I had the idea for this object two years ago when I first learned about the dronestre.am website by artist Josh Begley. I've iterated on various versions but this is the one that feels complete. Welcome Drone uses the internet of things methodology to bring the reality of secret drone strikes into the home and into casual conversation. Once an hour, a photon microcontroller checks to see if there are updates on the dronestre.am site. If there are, the unit glows for 8 hours continuously. Because there's nothing about the piece which indicates its meaning, it blends into the home like any other wall hanging artwork or decor. When it does unexpectedly light up it may serve as a reminder or conversation starter about the secret strikes that are taking place on a regular basis in Pakistan, Yemen and Somalia.

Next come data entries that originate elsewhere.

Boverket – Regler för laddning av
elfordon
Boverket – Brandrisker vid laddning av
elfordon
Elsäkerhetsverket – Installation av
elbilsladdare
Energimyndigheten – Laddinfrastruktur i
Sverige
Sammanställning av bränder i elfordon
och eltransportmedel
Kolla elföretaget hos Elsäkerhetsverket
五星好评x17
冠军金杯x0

New Piece: SMS Cross stitch
I started a year ago and I finally finished it. A mash-up of wireless technology and craft aesthetics, this piece turns a text message into an instant display of digitally-sewn wisdom. It all runs from an openFrameworks sketch on the Raspberry Pi. Incoming SMSs are handled by the FONA module. See a demo here.
New Piece: "Remnant" - Digital Fab Lamp
This lamp was inspired by all the tree and bush stumps I see cut back but never fully excavated. The base is designed in Rhino and walnut cut on the CNC router. The circuit board, which uses an Arduino Pro Mini and an 24 RGB LED NeoPixel ring, was cut on the Othermill. The 3mm thick shade is designed in Rhino and printed through Shapeways. See a video of the lamp functioning.

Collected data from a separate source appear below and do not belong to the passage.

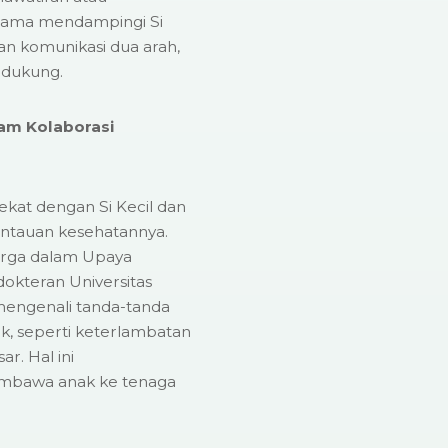
lama mendampingi Si
an komunikasi dua arah,
ndukung.
am Kolaborasi
kat dengan Si Kecil dan
tauan kesehatannya.
uarga dalam Upaya
kteran Universitas
mengenali tanda-tanda
k, seperti keterlambatan
r. Hal ini
mbawa anak ke tenaga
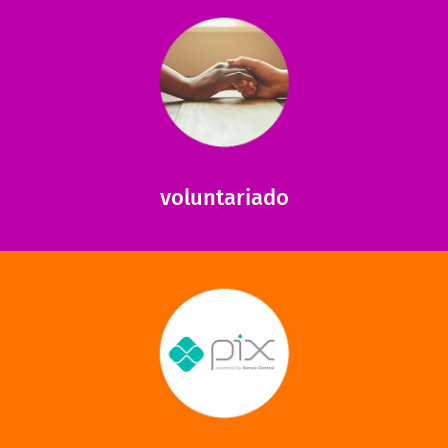
saiba mais
saiba como nos ajudar.
ajudar com certos assuntos. Entre em contato conosco e
Somos muito carentes em voluntários que possam nos
voluntariado
saiba mais
mantermos nossas unidades em funcionamento!
via PIX? Elas também são muito importantes para
Você sabia que recebemos também doações esporádicas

Great looking and sounding amplified speakers from this semester's Analog and Digital class
These are just a few of the amazing amplifiers created this semester in the Lick-Wilmerding Analog and Digital class. If only the students would let me take a few home. They REALLY sound good.
Designs Available through Open Editions!
Want to wrap your gifts with Bay Area socio-political concerns and data visualization? Check out these designs now for sale through Open-Editions in San Francisco.
Sit Please Graphic Novel Event! Saturday Sept 19th 6pm in Oakland
On September 19th at 6 pm I will be sharing stories from my recent graphic novel: Sit Please @ the beautiful Vati Yoga Shala: 3032 Arizona Street, Oakland, CA. There will also be a short interactive drawing activity. http://www.extrasleepy.com/sitplease/
Number Fog Design Installation and Fashion Show!
Here are some images from the August 26th Gray Area Creative Code Fellowship exhibition:
This project was sponsored by Gray Area, Stamen Design, Britelite Immersive, Obscura Digital, and Presence Product Group.
Creative Code Fellowship Update: Week 9
This week's focus has been on the August 26th event. The following items are all in progress:
- One dress from the Mission Condo design is complete! (Thanks to the help of Mai Nguyen and her friend May).
- My long time friend Alice Clifford is making a dress from the Buses fabric to wear to the show.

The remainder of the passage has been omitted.